本工学研究機器センターは昭和38年3月、工学部創立65周年記念事業の一環として、工学部卒業生の団体である熊本大学工業会のご寄附により、工学部における研究機器共同利用施設として設置されて以来、半世紀にわたり工学部の教育研究、特に計測や分析において大きく貢献してまいりました。その間、現在の工学部百周年記念館の場所にあった当初の建屋は平成8年に現在の場所に新設移転され、センターの研究機器も最新の機器にリニューアルされてきました。教職員の数や研究費などの制約がある中、研究室や学科を越えて高額な研究機器を共同で利用できる施設として、工学研究機器センターが国内の工学部においても逸早く整備され、現在まで存続・発展できたことは、諸先輩方の先見の明があったこと、並びに関係方々のご支援のお陰だと思います。
さて、近年の先端科学研究においては高度な分析・計測機器がますます不可欠となっており、これらの先端分析機器の利用にあたっては、性能を保つための機器の保守・運用が重要になっています。分析機器の高度化、自動化が進む一方で、装置のポテンシャルを引き出すには、装置の保守点検、測定のオペレーションだけでなく、測定に適したサンプル調整から得られたデータの妥当性の解釈まで、高度な知識や技術がこれまで以上に重要になっています。工学部技術部メンバーの尽力で、センターの機器は常に最良の状態で利用して頂けるよう維持管理されています。また、技術部職員のみなさんはそれぞれ担当装置のスペシャリストとして研鑽を積み続けており、測定の可能性から様々なアドバイスまで、学内外からのご相談にも応じてくださいます。
工学研究機器センターに設置されている分析計測機器は、老朽化や、機器に要求される性能・機能の高度化により漸次更新が必要となります。機器の維持管理や最新機器への更新のために、より多くの方々に利用して頂き、工学研究機器センターの利用率を上げることが重要です。センターでは、Webによる機器の予約システムの導入し、分析機器の操作講習会や「基礎分析技術セミナー」の主催などの広報活動を行ってきました。平成25年度からは、研究大学強化促進事業に本学が採択され、全学の研究効率を高めるために研究用共同設備の効率的な運用が求められております。そこで全学の教職員と学生を対象に大学院先導機構研究戦略・研究推進部門が主催し、工学部技術部のサポートにより「共同利用設備に関する利用促進セミナー」が開催されています。
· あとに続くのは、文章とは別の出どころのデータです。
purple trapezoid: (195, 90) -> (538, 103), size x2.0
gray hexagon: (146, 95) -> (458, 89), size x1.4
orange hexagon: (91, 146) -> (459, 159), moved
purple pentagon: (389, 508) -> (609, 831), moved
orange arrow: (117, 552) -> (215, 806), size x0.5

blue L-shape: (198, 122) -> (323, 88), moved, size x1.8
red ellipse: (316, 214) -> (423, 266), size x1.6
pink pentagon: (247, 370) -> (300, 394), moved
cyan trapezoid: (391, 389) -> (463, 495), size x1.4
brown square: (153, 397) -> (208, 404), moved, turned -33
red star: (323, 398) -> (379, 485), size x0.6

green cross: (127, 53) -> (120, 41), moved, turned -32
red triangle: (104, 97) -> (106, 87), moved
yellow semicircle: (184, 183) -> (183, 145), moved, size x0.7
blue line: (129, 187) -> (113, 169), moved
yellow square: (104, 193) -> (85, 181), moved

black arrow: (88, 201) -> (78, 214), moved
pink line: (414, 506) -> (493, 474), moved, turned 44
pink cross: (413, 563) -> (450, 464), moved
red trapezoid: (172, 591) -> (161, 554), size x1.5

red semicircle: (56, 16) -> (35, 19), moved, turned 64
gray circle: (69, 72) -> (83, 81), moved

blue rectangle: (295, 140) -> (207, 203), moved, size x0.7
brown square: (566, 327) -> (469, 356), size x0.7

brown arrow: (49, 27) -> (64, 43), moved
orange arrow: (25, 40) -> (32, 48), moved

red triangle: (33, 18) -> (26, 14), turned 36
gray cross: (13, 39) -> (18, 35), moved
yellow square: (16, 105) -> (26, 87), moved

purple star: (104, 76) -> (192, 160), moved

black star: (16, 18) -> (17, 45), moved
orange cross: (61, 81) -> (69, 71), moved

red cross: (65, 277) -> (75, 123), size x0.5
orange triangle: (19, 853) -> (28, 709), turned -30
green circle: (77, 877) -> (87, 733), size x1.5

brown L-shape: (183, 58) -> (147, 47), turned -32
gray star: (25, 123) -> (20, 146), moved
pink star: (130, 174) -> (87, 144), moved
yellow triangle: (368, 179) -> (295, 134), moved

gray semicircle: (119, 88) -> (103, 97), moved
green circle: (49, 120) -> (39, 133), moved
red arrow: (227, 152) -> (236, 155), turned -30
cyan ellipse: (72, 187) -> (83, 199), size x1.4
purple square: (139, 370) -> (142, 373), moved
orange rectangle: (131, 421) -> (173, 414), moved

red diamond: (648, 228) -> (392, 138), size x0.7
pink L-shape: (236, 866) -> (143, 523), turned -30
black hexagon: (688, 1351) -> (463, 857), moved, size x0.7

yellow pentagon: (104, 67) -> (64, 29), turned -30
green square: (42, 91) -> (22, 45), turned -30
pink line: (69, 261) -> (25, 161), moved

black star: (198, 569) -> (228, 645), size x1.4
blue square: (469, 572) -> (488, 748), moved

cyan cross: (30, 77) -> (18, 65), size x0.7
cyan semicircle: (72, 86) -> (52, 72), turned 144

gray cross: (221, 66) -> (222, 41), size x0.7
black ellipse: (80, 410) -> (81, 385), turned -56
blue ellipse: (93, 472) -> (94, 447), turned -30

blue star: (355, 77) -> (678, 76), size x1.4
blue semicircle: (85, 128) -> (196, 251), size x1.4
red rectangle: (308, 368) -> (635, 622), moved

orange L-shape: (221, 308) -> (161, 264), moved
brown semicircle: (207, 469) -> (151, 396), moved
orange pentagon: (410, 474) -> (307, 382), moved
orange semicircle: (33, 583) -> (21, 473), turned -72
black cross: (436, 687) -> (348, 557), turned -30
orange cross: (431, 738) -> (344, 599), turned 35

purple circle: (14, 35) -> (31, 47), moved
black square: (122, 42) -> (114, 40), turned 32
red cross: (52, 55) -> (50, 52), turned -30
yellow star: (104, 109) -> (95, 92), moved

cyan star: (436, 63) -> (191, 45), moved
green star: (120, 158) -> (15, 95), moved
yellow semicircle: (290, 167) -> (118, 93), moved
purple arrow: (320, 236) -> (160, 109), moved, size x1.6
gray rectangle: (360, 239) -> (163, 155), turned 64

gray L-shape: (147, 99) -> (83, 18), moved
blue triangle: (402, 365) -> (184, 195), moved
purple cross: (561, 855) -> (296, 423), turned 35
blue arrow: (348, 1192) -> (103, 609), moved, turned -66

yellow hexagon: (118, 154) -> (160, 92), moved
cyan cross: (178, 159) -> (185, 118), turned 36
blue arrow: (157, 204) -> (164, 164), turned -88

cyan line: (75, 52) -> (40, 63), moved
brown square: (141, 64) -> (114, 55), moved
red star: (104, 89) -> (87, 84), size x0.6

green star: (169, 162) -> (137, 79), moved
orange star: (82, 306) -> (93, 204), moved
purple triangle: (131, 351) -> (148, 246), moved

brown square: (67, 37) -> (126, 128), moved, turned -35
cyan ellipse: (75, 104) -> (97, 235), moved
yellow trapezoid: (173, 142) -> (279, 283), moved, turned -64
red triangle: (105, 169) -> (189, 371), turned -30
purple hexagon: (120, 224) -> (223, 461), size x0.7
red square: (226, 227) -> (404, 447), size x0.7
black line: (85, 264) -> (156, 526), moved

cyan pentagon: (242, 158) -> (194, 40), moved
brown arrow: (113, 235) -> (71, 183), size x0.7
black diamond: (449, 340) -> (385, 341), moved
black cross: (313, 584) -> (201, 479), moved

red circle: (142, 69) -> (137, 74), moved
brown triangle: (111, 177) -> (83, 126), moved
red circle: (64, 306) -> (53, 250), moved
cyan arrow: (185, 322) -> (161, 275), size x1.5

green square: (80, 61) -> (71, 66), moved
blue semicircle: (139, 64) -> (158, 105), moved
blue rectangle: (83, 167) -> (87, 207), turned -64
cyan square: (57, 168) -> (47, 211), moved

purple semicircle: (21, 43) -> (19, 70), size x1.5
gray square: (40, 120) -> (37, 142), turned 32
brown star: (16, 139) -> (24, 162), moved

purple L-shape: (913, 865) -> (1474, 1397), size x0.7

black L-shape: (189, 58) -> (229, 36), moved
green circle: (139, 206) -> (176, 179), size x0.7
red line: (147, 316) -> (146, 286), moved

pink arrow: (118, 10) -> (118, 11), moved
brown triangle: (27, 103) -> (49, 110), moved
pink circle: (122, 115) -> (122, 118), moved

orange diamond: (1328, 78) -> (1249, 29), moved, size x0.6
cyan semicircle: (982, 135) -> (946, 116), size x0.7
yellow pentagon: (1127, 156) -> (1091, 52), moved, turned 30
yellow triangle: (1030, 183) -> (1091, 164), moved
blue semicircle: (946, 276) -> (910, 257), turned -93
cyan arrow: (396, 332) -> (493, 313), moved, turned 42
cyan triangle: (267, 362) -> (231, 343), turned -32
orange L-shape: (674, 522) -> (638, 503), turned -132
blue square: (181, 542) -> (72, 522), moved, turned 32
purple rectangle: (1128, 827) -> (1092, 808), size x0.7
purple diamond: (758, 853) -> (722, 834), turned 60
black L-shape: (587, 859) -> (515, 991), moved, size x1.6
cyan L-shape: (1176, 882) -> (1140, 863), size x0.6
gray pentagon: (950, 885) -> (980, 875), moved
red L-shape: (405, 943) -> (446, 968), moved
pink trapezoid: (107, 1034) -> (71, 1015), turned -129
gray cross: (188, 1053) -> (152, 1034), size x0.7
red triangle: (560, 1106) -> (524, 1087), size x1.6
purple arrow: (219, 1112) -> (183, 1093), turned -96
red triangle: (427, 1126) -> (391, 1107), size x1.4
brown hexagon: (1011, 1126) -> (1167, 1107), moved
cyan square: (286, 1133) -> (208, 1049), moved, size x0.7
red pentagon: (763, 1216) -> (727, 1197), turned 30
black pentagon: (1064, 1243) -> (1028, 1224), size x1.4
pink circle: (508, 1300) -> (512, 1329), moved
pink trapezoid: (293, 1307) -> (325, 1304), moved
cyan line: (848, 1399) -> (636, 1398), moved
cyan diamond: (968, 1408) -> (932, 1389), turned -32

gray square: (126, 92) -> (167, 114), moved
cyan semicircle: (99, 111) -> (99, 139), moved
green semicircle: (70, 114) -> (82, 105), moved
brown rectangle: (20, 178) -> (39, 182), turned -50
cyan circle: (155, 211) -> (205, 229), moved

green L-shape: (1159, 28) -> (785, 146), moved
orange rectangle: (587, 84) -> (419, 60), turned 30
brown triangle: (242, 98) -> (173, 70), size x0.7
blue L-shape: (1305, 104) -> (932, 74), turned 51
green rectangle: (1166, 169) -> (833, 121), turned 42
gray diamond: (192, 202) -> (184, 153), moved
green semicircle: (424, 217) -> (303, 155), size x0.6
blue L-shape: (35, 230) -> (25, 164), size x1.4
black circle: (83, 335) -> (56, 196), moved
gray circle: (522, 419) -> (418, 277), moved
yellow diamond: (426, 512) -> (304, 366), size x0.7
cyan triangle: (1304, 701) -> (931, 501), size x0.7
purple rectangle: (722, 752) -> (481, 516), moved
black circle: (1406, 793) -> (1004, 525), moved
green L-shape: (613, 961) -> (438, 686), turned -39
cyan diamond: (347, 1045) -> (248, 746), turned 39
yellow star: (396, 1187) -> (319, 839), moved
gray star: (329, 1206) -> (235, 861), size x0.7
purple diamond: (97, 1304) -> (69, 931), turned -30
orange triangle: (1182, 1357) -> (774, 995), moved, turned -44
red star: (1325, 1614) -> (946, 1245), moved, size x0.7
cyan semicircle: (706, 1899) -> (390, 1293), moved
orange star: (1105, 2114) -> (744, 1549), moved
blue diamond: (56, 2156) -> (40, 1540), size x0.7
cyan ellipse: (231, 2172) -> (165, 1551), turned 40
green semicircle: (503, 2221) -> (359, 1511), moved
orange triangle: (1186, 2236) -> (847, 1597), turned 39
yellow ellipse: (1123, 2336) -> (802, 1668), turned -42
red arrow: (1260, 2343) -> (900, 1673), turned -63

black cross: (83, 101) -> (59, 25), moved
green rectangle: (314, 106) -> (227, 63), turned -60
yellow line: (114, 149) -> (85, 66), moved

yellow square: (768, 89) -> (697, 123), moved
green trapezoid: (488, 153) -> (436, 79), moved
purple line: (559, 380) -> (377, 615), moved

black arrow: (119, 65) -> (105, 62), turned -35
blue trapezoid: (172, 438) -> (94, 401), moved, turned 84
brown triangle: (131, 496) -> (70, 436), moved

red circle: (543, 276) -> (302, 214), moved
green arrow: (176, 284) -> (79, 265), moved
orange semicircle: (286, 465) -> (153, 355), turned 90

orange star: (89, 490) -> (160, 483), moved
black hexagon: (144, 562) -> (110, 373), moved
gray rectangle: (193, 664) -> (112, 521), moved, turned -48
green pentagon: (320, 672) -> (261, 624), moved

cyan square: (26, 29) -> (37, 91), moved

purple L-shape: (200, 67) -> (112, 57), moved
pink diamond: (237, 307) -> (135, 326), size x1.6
また全国的な共同利用プログラムとして、大学連携研究設備ネットワーク(旧・化学系研究設備有効活用ネットワーク)https://chem-eqnet.ims.ac.jp/にも参画しております。こちらのご利用においても、学内の登録を引き受けておりますので、お気軽にご相談ください。
本センターでは、今後も引き続き既存機器の更新ならびに新鋭機器の整備を行うとともに、各種技術セミナーの開催、本学の教育および研究に支障のない期間における学外からの受託試験の受け入れなど、さらなる進展に向けて活動してまいります。今後とも、ご支援ご協力を賜りますよう重ねてお願い申し上げます。